ALT: What was your route into dance?
I used to dance a lot at home with my Aunty to videos of Tina Turner live and soca records.
ALT: How do you see the importance of dance to tell stories?
I don’t want to tell stories. I am maybe more interested in the fact that stories are there and unfold without any ‘telling’, that we all contribute to any story with our own impressions, experiences, understandings, projections…
ALT: In i ride in colour what are some of themes and how and what forms of dance is used to tell the story?
I like to think about form as the visible part of something that emerges between a constellation of elements (things, people, architectures, sounds, ideas, moments in time), so I couldn’t break this down in terms of genre or predetermined form…
ALT: When you started out in dance did you have a career plan?
When I started professional training I think I casually wanted to be in musicals, Fosse musicals specifically, but this quickly faded (I mean, Fosse is definitely an inspiration) and when I graduated, I had no plan other than that there was lots I didn’t want to do, lots I wanted to avoid and lots I wanted to change or to do different.
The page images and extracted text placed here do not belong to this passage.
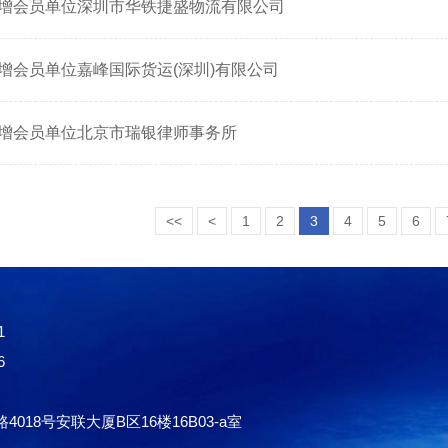
增会员单位深圳市华铁捷盛物流有限公司
增会员单位嘉峰国际货运(深圳)有限公司
增会员单位北京市瑞银律师事务所
<<
<
1
2
3
4
5
6
1
6
18号安联大厦B区16楼16B03-a室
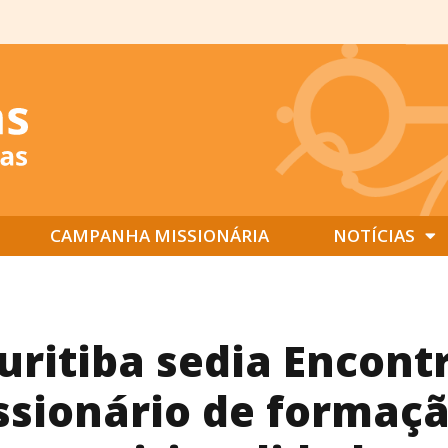
CAMPANHA MISSIONÁRIA
NOTÍCIAS
uritiba sedia Encont
ssionário de formaçã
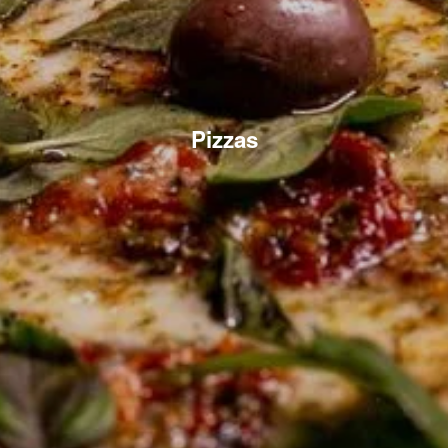
Pizzas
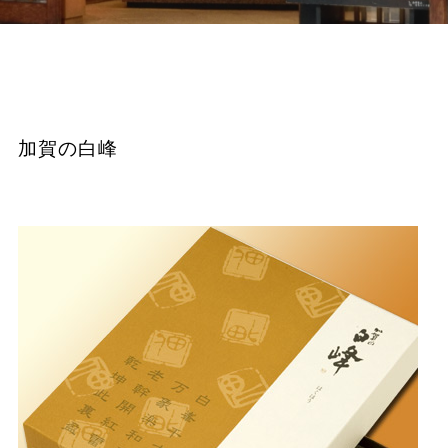
加賀の白峰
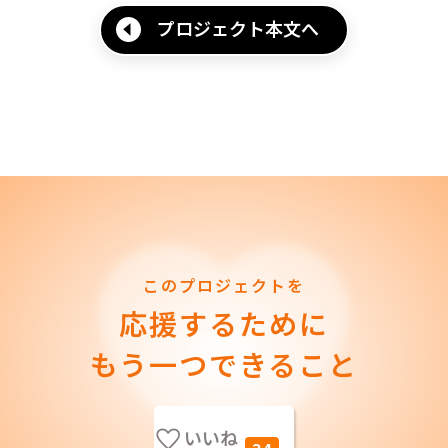
プロジェクト本文へ
このプロジェクトを
応援するために
もう一つできること
いいね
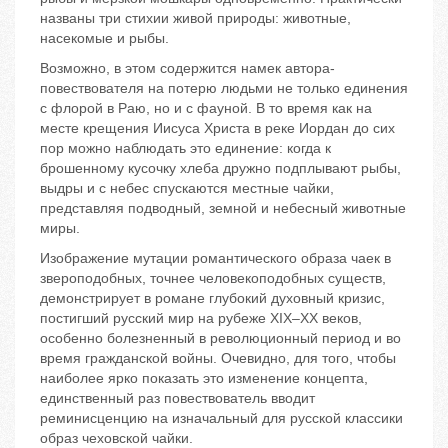
названы три стихии живой природы: животные,
насекомые и рыбы.
Возможно, в этом содержится намек автора-
повествователя на потерю людьми не только единения
с флорой в Раю, но и с фауной. В то время как на
месте крещения Иисуса Христа в реке Иордан до сих
пор можно наблюдать это единение: когда к
брошенному кусочку хлеба дружно подплывают рыбы,
выдры и с небес спускаются местные чайки,
представляя подводный, земной и небесный животные
миры.
Изображение мутации романтического образа чаек в
звероподобных, точнее человекоподобных существ,
демонстрирует в романе глубокий духовный кризис,
постигший русский мир на рубеже XIX–XX веков,
особенно болезненный в революционный период и во
время гражданской войны. Очевидно, для того, чтобы
наиболее ярко показать это изменение концепта,
единственный раз повествователь вводит
реминисценцию на изначальный для русской классики
образ чеховской чайки.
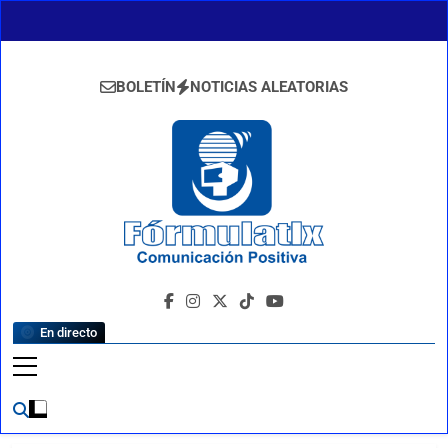
Saltar
al
contenido
BOLETÍN
NOTICIAS ALEATORIAS
FormulaTlx
Comunicación Positiva
En directo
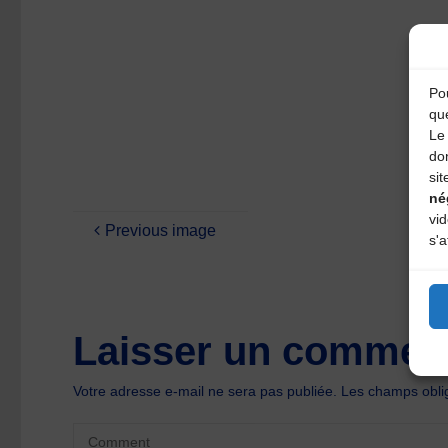
Pou
qu
Le 
do
sit
né
vi
Previous image
s'a
Laisser un comment
Votre adresse e-mail ne sera pas publiée.
Les champs oblig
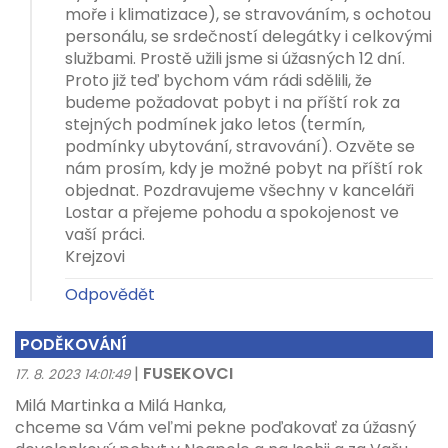
moře i klimatizace), se stravováním, s ochotou
personálu, se srdečností delegátky i celkovými
službami. Prostě užili jsme si úžasných 12 dní.
Proto již teď bychom vám rádi sdělili, že
budeme požadovat pobyt i na příští rok za
stejných podmínek jako letos (termín,
podmínky ubytování, stravování). Ozvěte se
nám prosím, kdy je možné pobyt na příští rok
objednat. Pozdravujeme všechny v kanceláři
Lostar a přejeme pohodu a spokojenost ve
vaší práci.
Krejzovi
Odpovědět
PODĚKOVÁNÍ
|
FUSEKOVCI
17. 8. 2023 14:01:49
Milá Martinka a Milá Hanka,
chceme sa Vám veľmi pekne poďakovať za úžasný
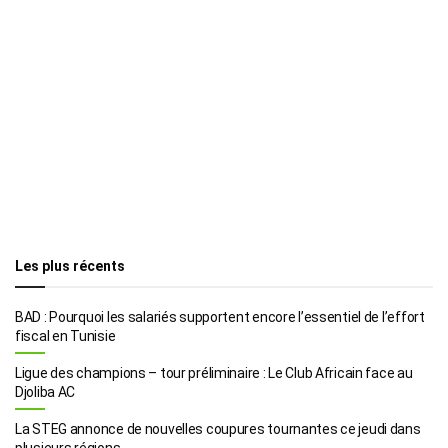
Les plus récents
BAD : Pourquoi les salariés supportent encore l’essentiel de l’effort
fiscal en Tunisie
Ligue des champions – tour préliminaire : Le Club Africain face au
Djoliba AC
La STEG annonce de nouvelles coupures tournantes ce jeudi dans
plusieurs régions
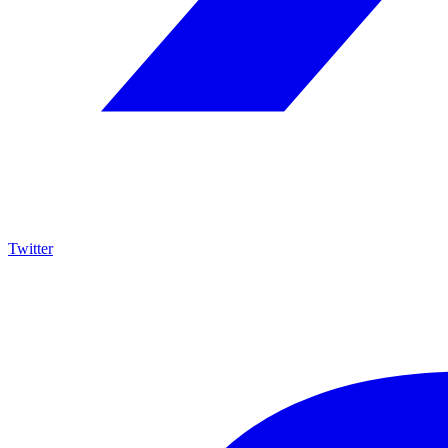
Twitter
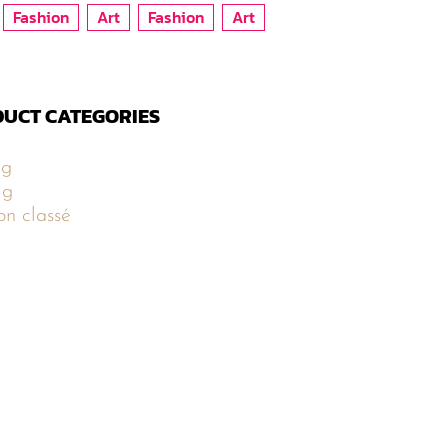
Fashion
Art
Fashion
Art
UCT CATEGORIES
5g
5g
n classé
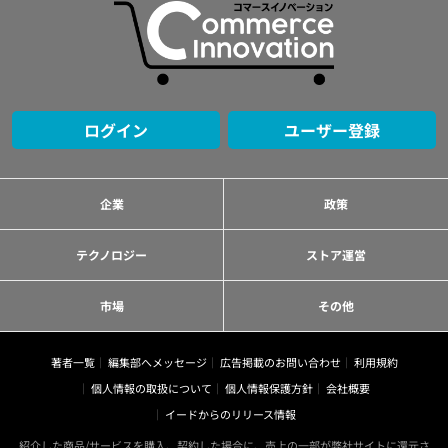
ログイン
ユーザー登録
企業
政策
テクノロジー
ストア運営
市場
その他
著者一覧
編集部へメッセージ
広告掲載のお問い合わせ
利用規約
個人情報の取扱について
個人情報保護方針
会社概要
イードからのリリース情報
紹介した商品/サービスを購入、契約した場合に、売上の一部が弊社サイトに還元さ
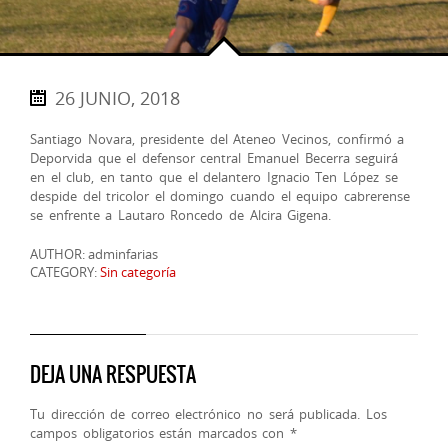
26 JUNIO, 2018
Santiago Novara, presidente del Ateneo Vecinos, confirmó a
Deporvida que el defensor central Emanuel Becerra seguirá
en el club, en tanto que el delantero Ignacio Ten López se
despide del tricolor el domingo cuando el equipo cabrerense
se enfrente a Lautaro Roncedo de Alcira Gigena.
AUTHOR: adminfarias
CATEGORY:
Sin categoría
DEJA UNA RESPUESTA
Tu dirección de correo electrónico no será publicada.
Los
campos obligatorios están marcados con
*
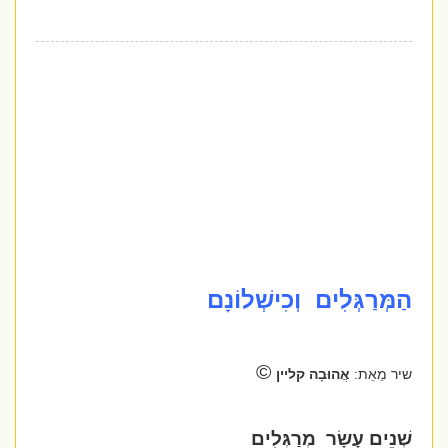
הַמְּרַגְּלִים וְכִישְׁלוֹנָם
©
שיר מֵאֵת:
אֲהוּבָה קליין
שְׁנֵים עָשָׂר
מְרַגְּלִים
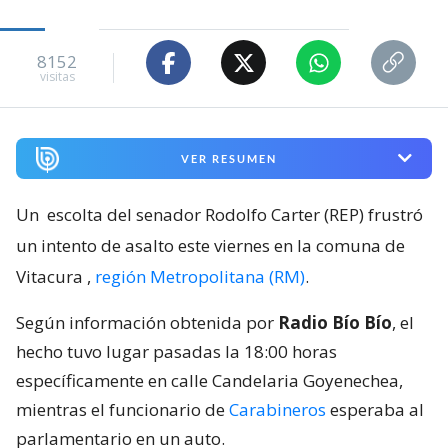
8152
visitas
VER RESUMEN
Un
escolta del senador Rodolfo Carter (REP) frustró
un intento de asalto este viernes en la comuna de
Vitacura
,
región Metropolitana (RM)
.
Según información obtenida por
Radio Bío Bío
, el
hecho tuvo lugar pasadas la 18:00 horas
específicamente en calle Candelaria Goyenechea,
mientras el funcionario de
Carabineros
esperaba al
parlamentario en un auto.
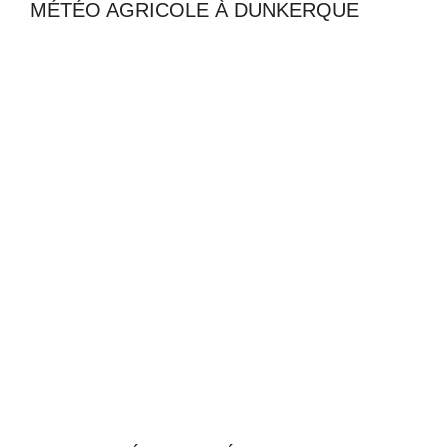
MÉTÉO AGRICOLE À DUNKERQUE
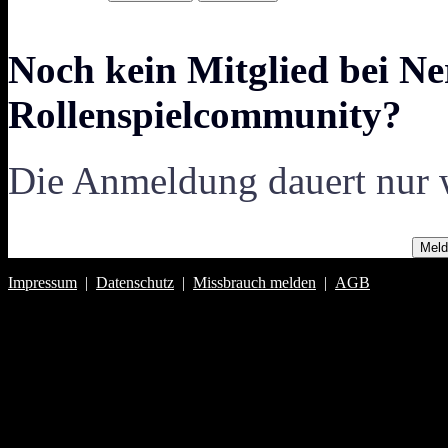
Noch kein Mitglied bei Ne
Rollenspielcommunity?
Die Anmeldung dauert nur 
Meld
Impressum
|
Datenschutz
|
Missbrauch melden
|
AGB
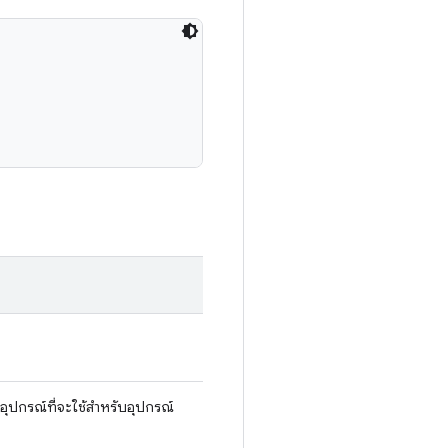
กอุปกรณ์ที่จะใช้สำหรับอุปกรณ์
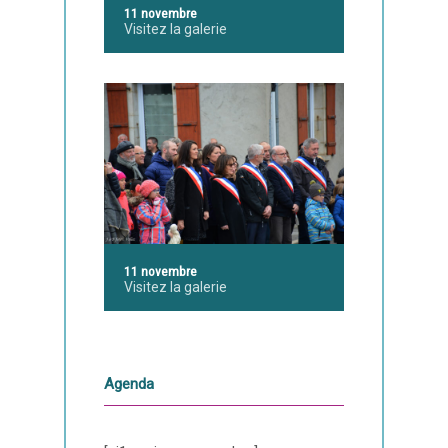
11 novembre
Visitez la galerie
11 novembre
Visitez la galerie
Agenda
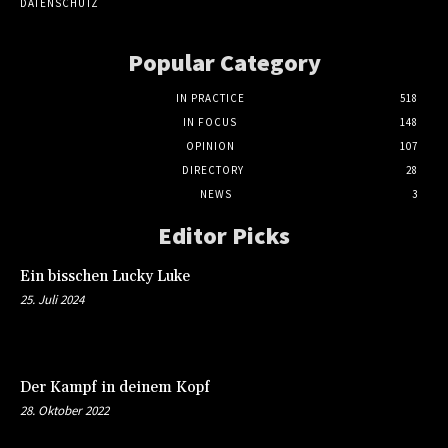
DATENSCHUTZ
Popular Category
IN PRACTICE
518
IN FOCUS
148
OPINION
107
DIRECTORY
28
NEWS
3
Editor Picks
Ein bisschen Lucky Luke
25. Juli 2024
Der Kampf in deinem Kopf
28. Oktober 2022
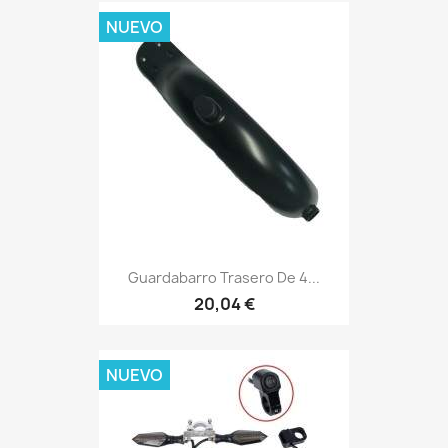
NUEVO
Guardabarro Trasero De 4...
20,04 €
NUEVO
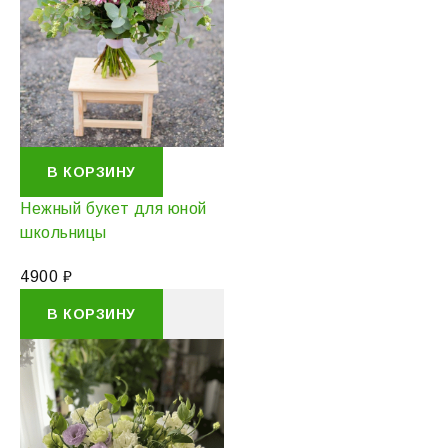
В КОРЗИНУ
Нежный букет для юной
школьницы
4900
₽
В КОРЗИНУ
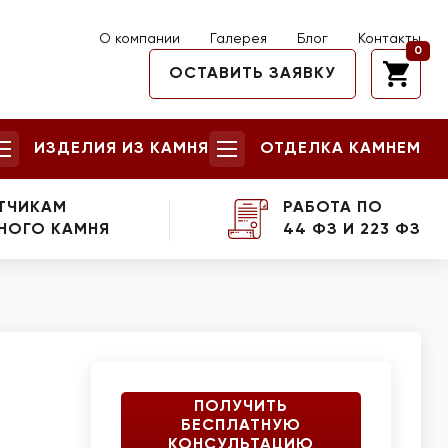
О компании
Галерея
Блог
Контакты
0
ОСТАВИТЬ ЗАЯВКУ
ИЗДЕЛИЯ ИЗ КАМНЯ
ОТДЕЛКА КАМНЕМ
ТЧИКАМ
РАБОТА ПО
НОГО КАМНЯ
44 ФЗ И 223 ФЗ
ПОЛУЧИТЬ
БЕСПЛАТНУЮ
КОНСУЛЬТАЦИЮ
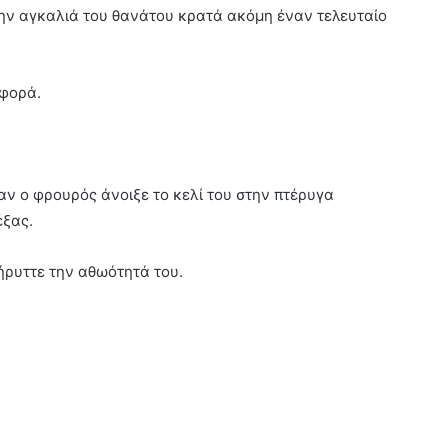
την αγκαλιά του θανάτου κρατά ακόμη έναν τελευταίο
 φορά.
ταν ο φρουρός άνοιξε το κελί του στην πτέρυγα
έξας.
ήρυττε την αθωότητά του.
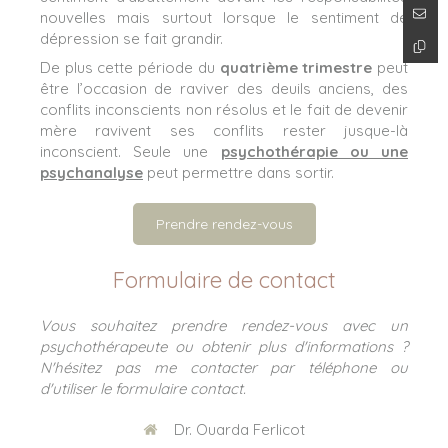
nouvelles mais surtout lorsque le sentiment de
dépression se fait grandir.
De plus cette période du
quatrième trimestre
peut
être l’occasion de raviver des deuils anciens, des
conflits inconscients non résolus et le fait de devenir
mère ravivent ses conflits rester jusque-là
inconscient. Seule une
psychothérapie ou une
psychanalyse
peut permettre dans sortir.
Prendre rendez-vous
Formulaire de contact
Vous souhaitez prendre rendez-vous avec un
psychothérapeute ou obtenir plus d'informations ?
N'hésitez pas me contacter par téléphone ou
d'utiliser le formulaire contact.
Dr. Ouarda Ferlicot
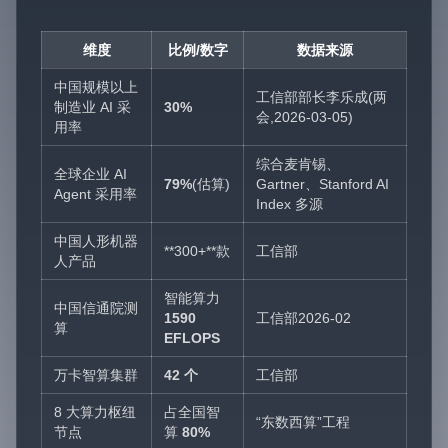
维度
比例/数字
数据来源
中国规模以上
工信部部长李乐成(两
制造业 AI 采
30%
会,2026-03-05)
用率
综合麦肯锡、
全球企业 AI
79%
(估算)
Gartner、Stanford AI
Agent 采用率
Index 多源
中国人形机器
**300+**款
工信部
人产品
智能算力
中国信通院测
1590
工信部2026-02
算
EFLOPS
万卡智算集群
42 个
工信部
8 大算力枢纽
占全国智
“东数西算”工程
节点
算
80%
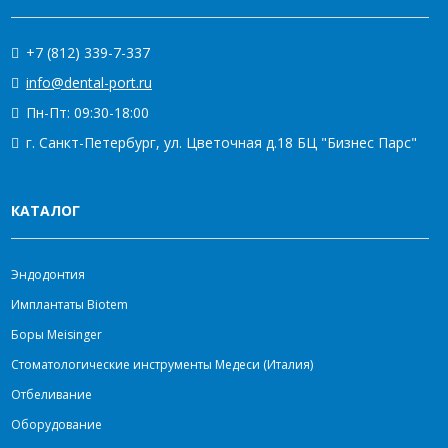
+7 (812) 339-7-337
info@dental-port.ru
Пн-Пт: 09:30-18:00
г. Санкт-Петербург, ул. Цветочная д.18 БЦ "Бизнес Парс"
КАТАЛОГ
Эндодонтия
Имплантаты Biotem
Боры Meisinger
Стоматологические инструменты Медеси (Италия)
Отбеливание
Оборудование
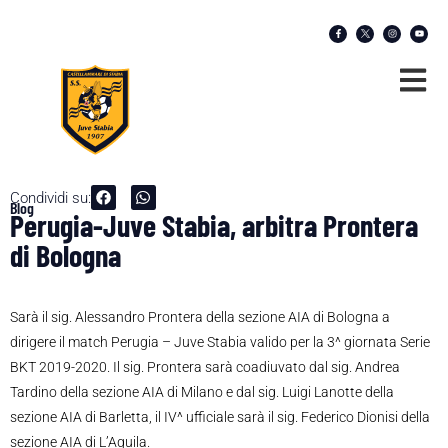
Condividi su:
Blog
Perugia-Juve Stabia, arbitra Prontera
di Bologna
Sarà il sig. Alessandro Prontera della sezione AIA di Bologna a
dirigere il match Perugia – Juve Stabia valido per la 3^ giornata Serie
BKT 2019-2020. Il sig. Prontera sarà coadiuvato dal sig. Andrea
Tardino della sezione AIA di Milano e dal sig. Luigi Lanotte della
sezione AIA di Barletta, il IV^ ufficiale sarà il sig. Federico Dionisi della
sezione AIA di L’Aquila.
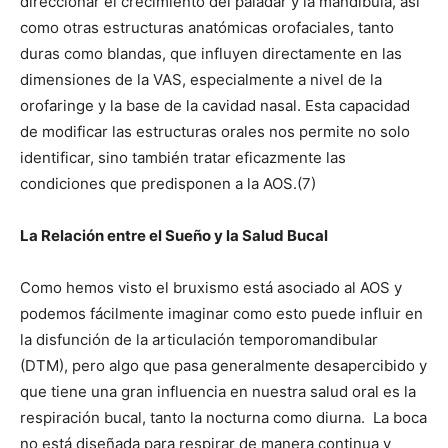
direccionar el crecimiento del paladar y la mandíbula, así
como otras estructuras anatómicas orofaciales, tanto
duras como blandas, que influyen directamente en las
dimensiones de la VAS, especialmente a nivel de la
orofaringe y la base de la cavidad nasal. Esta capacidad
de modificar las estructuras orales nos permite no solo
identificar, sino también tratar eficazmente las
condiciones que predisponen a la AOS.(7)
La Relación entre el Sueño y la Salud Bucal
Como hemos visto el bruxismo está asociado al AOS y
podemos fácilmente imaginar como esto puede influir en
la disfunción de la articulación temporomandibular
(DTM), pero algo que pasa generalmente desapercibido y
que tiene una gran influencia en nuestra salud oral es la
respiración bucal, tanto la nocturna como diurna.
La boca
no está diseñada para respirar de manera continua y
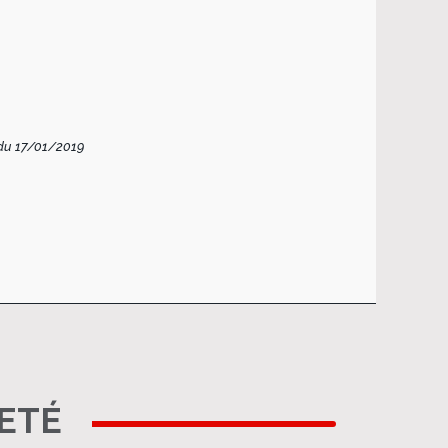
du 17/01/2019
HETÉ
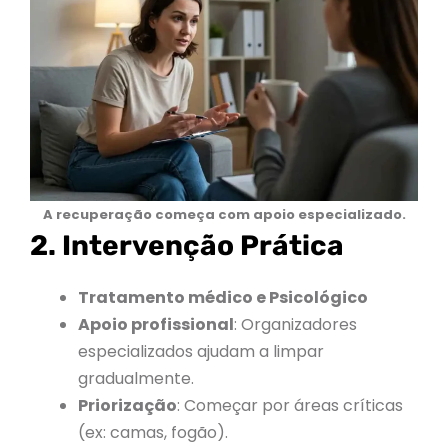
A recuperação começa com apoio especializado.
2. Intervenção Prática
Tratamento médico e Psicológico
Apoio profissional
: Organizadores
especializados ajudam a limpar
gradualmente.
Priorização
: Começar por áreas críticas
(ex: camas, fogão).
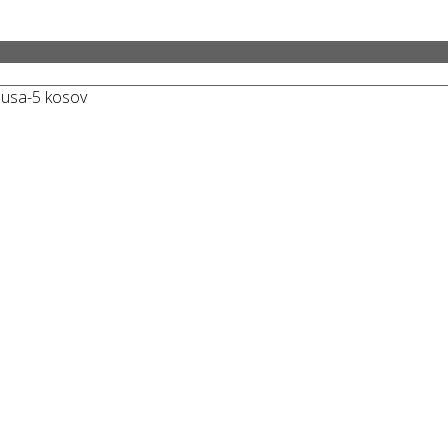
busa-5 kosov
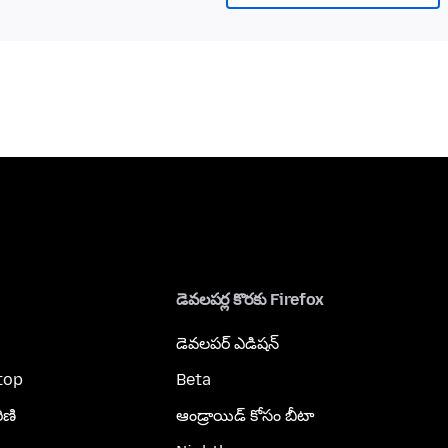
డెవలపర్ల కొరకు Firefox
డెవలపర్ ఎడిషన్
top
Beta
ిణి
ఆండ్రాయిడ్ కోసం బీటా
I knew that I wanted to continue thinking through dancing, to find a way to work that could support letting those embodied knowledge guide me and my decisions.
ALT: Queerness, Blackness how is that conveyed in this piece?
One of the ideas central to this work is that bodies are an archive, that everything they might be formed from and through, informs and constructs that person, and as such, any work that I make will be ‘Black’ work, will be ‘Queer’ work but these are not the names, boxes or boundaries that I have chosen for myself. I am not working through any identity distinction or label, this is about what is embodied, how we hold ideology and are formed by our environment and asking whether there is any choice, making or taking the space for that choice, that agency, the power that is within the reality that we are not reducible to any of the words put on or around us, that we are both bold and subtle magic.
ALT: What can the audience expect ?
This is a solo performance, but I wouldn’t want to say any more about what the audience can expect. It’s important to me that people come to move with me, to be in something with me without having decided or been told where we will be going or what will happen when (if) we get there. I think it’s important and revealing to be with the unknown, as with that comes what is known for each of us already.